What Is The Best Legal Structure For My Business?
New entrepreneurs are often unaware of the many legalities surrounding a new business. Most specifically, the legal structure of your business.
New entrepreneurs are often unaware of the many legalities surrounding a new business. Most specifically, the legal structure of your business. This refers to the type of entity your business is and can play a huge role in deciding what taxes you pay as well as all the legal paperwork you need to fill in.
Each legal structure has its pros and cons, but which one is best for your business? Take a look at each structure below, read all the information, and decide which one is best suited for your business model:
A sole proprietorship is the most common and simple legal structure for your business. This is where you are the sole owner of your business and are responsible for everything – including your assets and liabilities. This means it is your personal responsibility for all of your business finances, you are in charge of the money you make and must also be in charge of any money you owe. Recent research suggests that over half of businesses follow this legal structure.
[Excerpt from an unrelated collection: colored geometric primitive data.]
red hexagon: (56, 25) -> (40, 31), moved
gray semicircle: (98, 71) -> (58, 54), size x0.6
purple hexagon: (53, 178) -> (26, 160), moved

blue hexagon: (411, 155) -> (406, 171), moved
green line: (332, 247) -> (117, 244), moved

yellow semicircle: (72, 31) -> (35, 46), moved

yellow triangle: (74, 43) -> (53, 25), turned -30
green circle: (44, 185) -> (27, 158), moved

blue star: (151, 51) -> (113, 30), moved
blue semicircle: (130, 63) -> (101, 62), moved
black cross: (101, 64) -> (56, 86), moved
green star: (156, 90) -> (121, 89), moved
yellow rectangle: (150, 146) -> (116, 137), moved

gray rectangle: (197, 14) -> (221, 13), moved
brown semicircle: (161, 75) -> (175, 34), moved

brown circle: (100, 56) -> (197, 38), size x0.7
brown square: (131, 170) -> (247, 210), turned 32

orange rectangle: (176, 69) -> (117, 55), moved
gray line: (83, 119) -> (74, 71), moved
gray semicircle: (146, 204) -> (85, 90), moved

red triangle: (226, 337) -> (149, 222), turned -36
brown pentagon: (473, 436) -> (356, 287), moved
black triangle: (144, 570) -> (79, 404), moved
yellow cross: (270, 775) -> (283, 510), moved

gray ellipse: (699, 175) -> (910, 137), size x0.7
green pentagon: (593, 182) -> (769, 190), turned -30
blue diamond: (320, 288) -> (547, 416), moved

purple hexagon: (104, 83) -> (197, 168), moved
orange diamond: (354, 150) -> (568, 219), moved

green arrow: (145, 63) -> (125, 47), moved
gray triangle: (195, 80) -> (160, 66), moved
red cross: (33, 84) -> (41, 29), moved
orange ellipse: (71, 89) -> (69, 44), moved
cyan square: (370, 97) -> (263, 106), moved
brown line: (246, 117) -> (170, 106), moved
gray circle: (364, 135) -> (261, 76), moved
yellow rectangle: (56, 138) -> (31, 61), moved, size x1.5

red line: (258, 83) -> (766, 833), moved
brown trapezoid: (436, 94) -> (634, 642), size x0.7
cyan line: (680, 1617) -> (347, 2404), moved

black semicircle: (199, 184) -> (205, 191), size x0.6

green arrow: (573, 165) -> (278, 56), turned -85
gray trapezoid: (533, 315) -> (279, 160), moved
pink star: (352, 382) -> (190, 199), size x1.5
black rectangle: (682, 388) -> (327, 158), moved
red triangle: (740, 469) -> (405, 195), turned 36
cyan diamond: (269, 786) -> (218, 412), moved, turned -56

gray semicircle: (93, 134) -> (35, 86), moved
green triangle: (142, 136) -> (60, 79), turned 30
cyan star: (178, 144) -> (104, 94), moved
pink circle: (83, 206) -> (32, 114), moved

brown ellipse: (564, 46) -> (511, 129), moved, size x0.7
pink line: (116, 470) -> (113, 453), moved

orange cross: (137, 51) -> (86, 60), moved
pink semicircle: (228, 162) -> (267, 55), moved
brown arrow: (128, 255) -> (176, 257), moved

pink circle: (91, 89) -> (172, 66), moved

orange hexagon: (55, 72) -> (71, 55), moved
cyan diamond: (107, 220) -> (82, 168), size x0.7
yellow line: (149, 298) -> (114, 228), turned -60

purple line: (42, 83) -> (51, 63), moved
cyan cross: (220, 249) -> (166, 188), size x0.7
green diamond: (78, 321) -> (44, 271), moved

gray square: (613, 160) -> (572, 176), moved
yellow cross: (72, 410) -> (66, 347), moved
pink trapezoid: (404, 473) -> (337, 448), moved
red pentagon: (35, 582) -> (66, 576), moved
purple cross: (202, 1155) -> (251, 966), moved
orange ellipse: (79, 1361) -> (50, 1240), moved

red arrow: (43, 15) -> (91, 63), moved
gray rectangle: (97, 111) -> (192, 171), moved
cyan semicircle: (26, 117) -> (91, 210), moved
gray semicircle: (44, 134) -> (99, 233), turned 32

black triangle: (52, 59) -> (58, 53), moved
The main pro of this structure is that you are in charge of the business, so all the money you make goes to you and you alone. However, the downside is that you’re liable for everything too. So, if someone has an issue with your business, they can sue you personally for it. Also, you get taxed as if your profits are personal income. What does this mean? It means you only pay individual tax and not company tax as well.
The second legal structure is a partnership, where your business is owned by more than one person. Within this structure, there are two different types of a partnership; general and limited. With a general partnership, this is where everything is divided equally between the parties involved. You each take on the same responsibilities and liabilities. A limited one is where one person is in charge, and the others make a significant contribution but not as much as the main person.
If your business is structured as a general partnership, then it can fall under the sole proprietorship status too. This means all partners are in control of everything, which is a positive as it means you have more brains to bounce around ideas and more resources too. It also means you might have enough money to avoid applying for startup loans, which also means you avoid debt. If you’re a limited partnership, then you’ll fall under Limited Liability Partnership (LLP) status. This means that those with limited control aren’t as liable as the main controller. This can have its pros as it makes it harder to be personally liable during lawsuits if you have limited control. However, the downside is you don’t get an equal share of the profits.
In general, partnerships are good because of the collaboration involved, but bad because of the fact you have to share your profits between other people, meaning your personal take-home is less than if you owned it alone. Plus, another positive is that it follows the same tax structure as a sole proprietorship; you only pay personal income tax.
Limited Liability Company (LLC)
LLC’s are fast becoming a popular legal structure for businesses. Why? Because they allow you to enjoy the main benefits of a partnership (the collaboration, paying individual tax) without some of the negatives.
Mainly, an LLC consists of partners or shareholders – people that have a stake in your business. They’ve used their money to help fund things, and are partially in control of how things are run along with yourself. The key point is, with an LLC, all partners and shareholders aren’t personally liable for any legal issues your business gets into. This means if you fall into debt or get sued, you aren’t liable unless there’s concrete evidence that you’re responsible for the issue at hand.
An LLC is good as it offers you liability protection while also granting the tax benefits you get with partnerships and sole proprietorships. The only negatives are similar to partnerships, any profits you make need to be shared, and you don’t have full control of your business.
Once your business establishes itself and starts to grow, you might want to consider switching its legal structure to that of a corporation. A corporation is a business that’s completely separate from you, the owner. While you have your legal rights, so does your business. You can own stock through your business, buy property through it, even sue people through it. It’s a legal entity created with the sole purpose of conducting business. As such, it also has to pay a separate tax. There are many types of corporations, with C corporations being the most common. These are businesses where the owners pay personal income tax, and the business itself pays a separate business tax.
The major benefit of a corporation is that you are completely protected from personal liability. If anything bad happens to the company, such as a lawsuit or heavy debt, you’re not liable, much like with an LLC. The major downside is that you pay two loads of tax; corporation tax and individual tax.
Finally, you have an S corporation which is similar in structure to a C corporation but with one clear difference. Your business is still a separate legal entity, but the tax situation is different. Instead of paying two types of tax, you only have to pay individual tax on any profits you make.
The catch is that you have to fulfill certain eligibility requirements to be classed as an S corporation. For example, you can’t have over a hundred shareholder, and you must be a domestic company. You also can’t have shareholders who are partners, it must only be individuals.
Each of these legal structures comes with positive and negative features. The main things to consider are how much control you have over your business, what tax laws you must abide by, and how liable you will be if things go wrong.